Enlargement of the thyroid can expand the gland well beyond its typical size and cause a noticeable bulge in the neck. This can be caused by single or multiple nodules (lumps) in the thyroid or by an autoimmune process.

Risk factors

Anyone can develop a goiter. It may be present at birth or occur at any time throughout life. Some common risk factors for goiters include:

  • A lack of dietary iodine. Iodine is found primarily in seawater and in the soil in coastal areas. In the developing world in particular, people who don't have enough iodine in their diets or access to food supplemented with iodine are at increased risk. This is rare in the United States.
  • Being female. Women are more likely to develop a goiter or other thyroid disorders.
  • Pregnancy and menopause.

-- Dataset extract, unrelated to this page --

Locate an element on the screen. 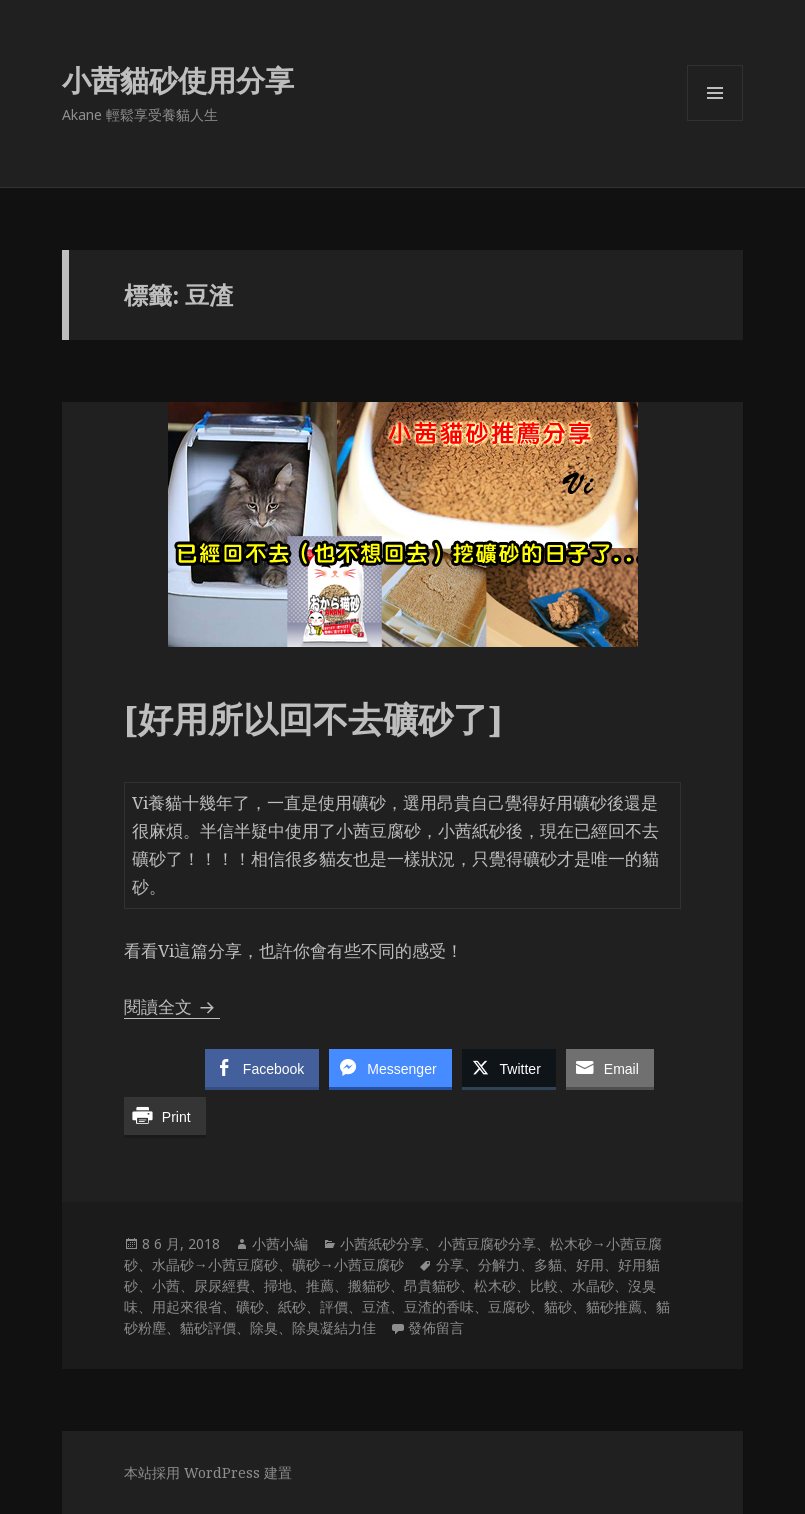 The height and width of the screenshot is (1514, 805). 豆渣的香味 is located at coordinates (439, 1306).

Thyroid problems in women are more likely to occur during pregnancy and menopause.
  • Age. Goiters are more common after age 40.
  • Family medical history. Family medical history of goiters or other thyroid disorders increases the risk of goiters. Also, researchers have identified genetic factors that may be associated with an increased risk.
  • Medications. Some medical treatments, including the heart drug amiodarone (Pacerone) and the psychiatric drug lithium (Lithobid), increase your risk.
  • Radiation exposure. Your risk increases if you've had radiation treatments to your neck or chest area.


A goiter itself usually doesn't cause complications. The appearance may be troublesome or embarrassing for some people. A large goiter may obstruct the airway and voice box.

Changes in the production of thyroid hormones that may be associated with goiters have the potential for causing complications in multiple body systems.